Start of Task material
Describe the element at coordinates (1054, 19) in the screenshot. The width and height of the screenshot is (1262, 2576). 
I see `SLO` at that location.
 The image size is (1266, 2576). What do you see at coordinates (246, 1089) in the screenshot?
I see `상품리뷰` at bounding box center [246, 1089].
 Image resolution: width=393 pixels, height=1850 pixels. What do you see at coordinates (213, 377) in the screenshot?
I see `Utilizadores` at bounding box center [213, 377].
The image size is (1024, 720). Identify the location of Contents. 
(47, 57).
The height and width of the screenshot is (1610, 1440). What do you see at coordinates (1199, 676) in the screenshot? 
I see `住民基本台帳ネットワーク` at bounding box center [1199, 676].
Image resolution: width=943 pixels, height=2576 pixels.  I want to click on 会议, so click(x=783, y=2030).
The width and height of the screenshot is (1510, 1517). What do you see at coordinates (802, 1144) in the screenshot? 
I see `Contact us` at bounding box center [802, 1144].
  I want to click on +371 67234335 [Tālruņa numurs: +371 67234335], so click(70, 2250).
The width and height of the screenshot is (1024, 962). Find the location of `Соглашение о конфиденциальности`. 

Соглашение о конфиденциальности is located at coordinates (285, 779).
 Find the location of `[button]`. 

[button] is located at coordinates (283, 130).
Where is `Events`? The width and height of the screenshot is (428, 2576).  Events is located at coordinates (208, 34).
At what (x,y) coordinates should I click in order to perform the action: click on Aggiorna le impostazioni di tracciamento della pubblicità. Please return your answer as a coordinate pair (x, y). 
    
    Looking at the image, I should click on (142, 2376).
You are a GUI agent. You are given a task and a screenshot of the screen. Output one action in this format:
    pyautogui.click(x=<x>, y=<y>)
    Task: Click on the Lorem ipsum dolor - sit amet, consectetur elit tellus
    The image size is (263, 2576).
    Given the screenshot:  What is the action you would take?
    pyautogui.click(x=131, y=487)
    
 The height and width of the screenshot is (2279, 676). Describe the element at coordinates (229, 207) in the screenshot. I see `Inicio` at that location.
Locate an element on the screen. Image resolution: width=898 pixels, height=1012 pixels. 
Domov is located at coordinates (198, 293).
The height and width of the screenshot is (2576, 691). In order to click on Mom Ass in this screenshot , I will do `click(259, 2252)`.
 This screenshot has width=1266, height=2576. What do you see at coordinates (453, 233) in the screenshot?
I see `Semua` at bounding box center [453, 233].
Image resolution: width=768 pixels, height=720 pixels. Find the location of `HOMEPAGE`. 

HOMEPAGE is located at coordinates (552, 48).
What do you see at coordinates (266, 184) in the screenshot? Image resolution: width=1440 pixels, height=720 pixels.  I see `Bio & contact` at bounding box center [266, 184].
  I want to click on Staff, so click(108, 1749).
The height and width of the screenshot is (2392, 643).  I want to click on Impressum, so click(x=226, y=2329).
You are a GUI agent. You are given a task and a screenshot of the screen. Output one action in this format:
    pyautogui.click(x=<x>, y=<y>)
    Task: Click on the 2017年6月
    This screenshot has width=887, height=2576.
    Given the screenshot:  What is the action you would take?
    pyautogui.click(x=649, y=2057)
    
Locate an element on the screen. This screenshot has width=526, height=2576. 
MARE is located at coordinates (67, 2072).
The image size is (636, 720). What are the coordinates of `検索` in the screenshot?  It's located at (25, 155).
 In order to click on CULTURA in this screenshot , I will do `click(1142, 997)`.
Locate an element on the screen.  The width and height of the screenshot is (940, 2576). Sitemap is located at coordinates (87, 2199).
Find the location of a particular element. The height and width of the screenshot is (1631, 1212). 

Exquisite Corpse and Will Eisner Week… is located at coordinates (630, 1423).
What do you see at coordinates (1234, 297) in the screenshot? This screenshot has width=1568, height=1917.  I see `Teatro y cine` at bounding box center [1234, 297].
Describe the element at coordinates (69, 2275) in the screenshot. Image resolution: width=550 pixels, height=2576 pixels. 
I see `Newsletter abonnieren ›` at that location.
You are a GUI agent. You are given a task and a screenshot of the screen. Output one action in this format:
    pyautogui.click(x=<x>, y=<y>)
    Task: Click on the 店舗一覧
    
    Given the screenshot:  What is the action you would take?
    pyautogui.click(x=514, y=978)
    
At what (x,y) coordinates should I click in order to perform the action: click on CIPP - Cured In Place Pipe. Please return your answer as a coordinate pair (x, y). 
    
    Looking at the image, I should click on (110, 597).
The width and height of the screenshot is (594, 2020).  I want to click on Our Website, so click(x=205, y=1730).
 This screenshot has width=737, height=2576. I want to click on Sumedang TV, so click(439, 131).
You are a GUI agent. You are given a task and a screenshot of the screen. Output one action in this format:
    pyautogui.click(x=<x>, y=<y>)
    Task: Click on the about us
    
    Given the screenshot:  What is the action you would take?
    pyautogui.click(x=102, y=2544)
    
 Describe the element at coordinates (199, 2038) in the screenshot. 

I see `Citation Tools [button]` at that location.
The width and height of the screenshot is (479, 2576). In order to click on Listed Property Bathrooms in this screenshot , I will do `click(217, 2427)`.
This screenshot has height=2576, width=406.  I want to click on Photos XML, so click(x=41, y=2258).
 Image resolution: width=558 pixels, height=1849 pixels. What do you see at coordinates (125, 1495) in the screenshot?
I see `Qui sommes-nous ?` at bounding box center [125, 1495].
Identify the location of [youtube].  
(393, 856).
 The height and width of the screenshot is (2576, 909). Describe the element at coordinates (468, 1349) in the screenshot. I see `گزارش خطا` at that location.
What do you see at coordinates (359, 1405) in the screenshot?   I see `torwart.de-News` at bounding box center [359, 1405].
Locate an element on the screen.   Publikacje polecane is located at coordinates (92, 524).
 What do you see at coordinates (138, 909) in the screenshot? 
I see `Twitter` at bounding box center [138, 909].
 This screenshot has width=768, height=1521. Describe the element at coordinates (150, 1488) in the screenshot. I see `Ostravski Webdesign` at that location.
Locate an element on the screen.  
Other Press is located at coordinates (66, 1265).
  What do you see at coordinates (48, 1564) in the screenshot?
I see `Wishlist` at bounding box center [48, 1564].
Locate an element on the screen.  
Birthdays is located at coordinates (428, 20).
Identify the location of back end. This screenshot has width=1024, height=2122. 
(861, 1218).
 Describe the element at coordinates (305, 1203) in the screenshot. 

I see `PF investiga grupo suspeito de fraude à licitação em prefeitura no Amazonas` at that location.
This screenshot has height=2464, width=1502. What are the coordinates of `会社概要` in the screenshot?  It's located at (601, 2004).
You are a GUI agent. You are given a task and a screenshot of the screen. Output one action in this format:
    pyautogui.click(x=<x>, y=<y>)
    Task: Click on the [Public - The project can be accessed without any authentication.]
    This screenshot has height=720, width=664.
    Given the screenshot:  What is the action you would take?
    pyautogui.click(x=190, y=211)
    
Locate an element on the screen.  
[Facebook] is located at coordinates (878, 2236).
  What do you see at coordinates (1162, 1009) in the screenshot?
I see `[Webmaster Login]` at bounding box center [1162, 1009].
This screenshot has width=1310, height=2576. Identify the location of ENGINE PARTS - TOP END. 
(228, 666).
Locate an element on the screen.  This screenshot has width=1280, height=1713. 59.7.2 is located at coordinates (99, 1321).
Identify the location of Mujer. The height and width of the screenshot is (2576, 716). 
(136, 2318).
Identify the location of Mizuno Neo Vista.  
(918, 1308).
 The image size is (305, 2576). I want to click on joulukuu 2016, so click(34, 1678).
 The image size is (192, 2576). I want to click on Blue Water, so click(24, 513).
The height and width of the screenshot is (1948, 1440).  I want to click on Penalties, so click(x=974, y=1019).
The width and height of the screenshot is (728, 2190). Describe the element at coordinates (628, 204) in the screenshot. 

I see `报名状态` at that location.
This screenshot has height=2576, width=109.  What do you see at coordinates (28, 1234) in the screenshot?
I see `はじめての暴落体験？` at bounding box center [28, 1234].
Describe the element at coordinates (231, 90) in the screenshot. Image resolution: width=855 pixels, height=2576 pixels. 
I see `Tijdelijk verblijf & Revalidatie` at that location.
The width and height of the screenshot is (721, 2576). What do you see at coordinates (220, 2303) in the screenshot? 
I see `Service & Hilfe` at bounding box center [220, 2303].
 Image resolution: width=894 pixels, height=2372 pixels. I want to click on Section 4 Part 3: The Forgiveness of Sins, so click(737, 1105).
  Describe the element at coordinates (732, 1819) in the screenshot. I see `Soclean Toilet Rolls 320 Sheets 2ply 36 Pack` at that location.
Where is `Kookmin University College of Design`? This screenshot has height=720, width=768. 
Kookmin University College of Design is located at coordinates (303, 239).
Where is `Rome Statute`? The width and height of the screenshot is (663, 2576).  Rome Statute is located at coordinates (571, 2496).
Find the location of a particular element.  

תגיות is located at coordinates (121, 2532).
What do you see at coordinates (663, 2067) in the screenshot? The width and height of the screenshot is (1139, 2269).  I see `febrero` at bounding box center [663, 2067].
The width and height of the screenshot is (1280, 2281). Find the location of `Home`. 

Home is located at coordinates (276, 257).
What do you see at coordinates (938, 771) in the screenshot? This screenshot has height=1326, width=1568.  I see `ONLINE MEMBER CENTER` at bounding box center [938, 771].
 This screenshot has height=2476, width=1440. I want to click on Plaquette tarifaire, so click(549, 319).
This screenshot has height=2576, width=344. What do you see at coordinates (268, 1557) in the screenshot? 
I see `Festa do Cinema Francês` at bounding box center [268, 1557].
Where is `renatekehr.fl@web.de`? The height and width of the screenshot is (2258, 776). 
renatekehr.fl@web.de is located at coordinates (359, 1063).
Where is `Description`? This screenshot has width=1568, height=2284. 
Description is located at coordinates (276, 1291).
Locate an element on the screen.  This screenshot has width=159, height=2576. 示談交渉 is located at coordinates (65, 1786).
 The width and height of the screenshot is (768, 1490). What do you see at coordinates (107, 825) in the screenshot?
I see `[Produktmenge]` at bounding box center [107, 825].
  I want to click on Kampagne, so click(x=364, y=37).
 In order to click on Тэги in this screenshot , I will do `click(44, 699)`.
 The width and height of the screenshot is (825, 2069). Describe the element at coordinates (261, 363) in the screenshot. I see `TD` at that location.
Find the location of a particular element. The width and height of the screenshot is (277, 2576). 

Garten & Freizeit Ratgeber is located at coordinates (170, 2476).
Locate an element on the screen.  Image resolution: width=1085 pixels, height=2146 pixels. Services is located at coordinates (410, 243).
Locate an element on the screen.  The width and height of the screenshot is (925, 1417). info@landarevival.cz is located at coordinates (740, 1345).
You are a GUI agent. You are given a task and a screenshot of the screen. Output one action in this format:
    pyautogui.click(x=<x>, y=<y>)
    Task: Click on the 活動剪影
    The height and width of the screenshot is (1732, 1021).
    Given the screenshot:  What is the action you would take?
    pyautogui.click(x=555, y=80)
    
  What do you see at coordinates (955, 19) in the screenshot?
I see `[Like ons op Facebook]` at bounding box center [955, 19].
End of Task material
* [Directions for this task] From the records above, extract exactly and only the lines that begin at the line with "Identify the location of Mujer." and stop after the line with "What do you see at coordinates (663, 2067)".

* [Solution to this problem]
Identify the location of Mujer. The height and width of the screenshot is (2576, 716). 
(136, 2318).
Identify the location of Mizuno Neo Vista.  
(918, 1308).
 The image size is (305, 2576). I want to click on joulukuu 2016, so click(34, 1678).
 The image size is (192, 2576). I want to click on Blue Water, so click(24, 513).
The height and width of the screenshot is (1948, 1440).  I want to click on Penalties, so click(x=974, y=1019).
The width and height of the screenshot is (728, 2190). Describe the element at coordinates (628, 204) in the screenshot. 

I see `报名状态` at that location.
This screenshot has height=2576, width=109.  What do you see at coordinates (28, 1234) in the screenshot?
I see `はじめての暴落体験？` at bounding box center [28, 1234].
Describe the element at coordinates (231, 90) in the screenshot. Image resolution: width=855 pixels, height=2576 pixels. 
I see `Tijdelijk verblijf & Revalidatie` at that location.
The width and height of the screenshot is (721, 2576). What do you see at coordinates (220, 2303) in the screenshot? 
I see `Service & Hilfe` at bounding box center [220, 2303].
 Image resolution: width=894 pixels, height=2372 pixels. I want to click on Section 4 Part 3: The Forgiveness of Sins, so click(737, 1105).
  Describe the element at coordinates (732, 1819) in the screenshot. I see `Soclean Toilet Rolls 320 Sheets 2ply 36 Pack` at that location.
Where is `Kookmin University College of Design`? This screenshot has height=720, width=768. 
Kookmin University College of Design is located at coordinates (303, 239).
Where is `Rome Statute`? The width and height of the screenshot is (663, 2576).  Rome Statute is located at coordinates (571, 2496).
Find the location of a particular element.  

תגיות is located at coordinates (121, 2532).
What do you see at coordinates (663, 2067) in the screenshot? The width and height of the screenshot is (1139, 2269).  I see `febrero` at bounding box center [663, 2067].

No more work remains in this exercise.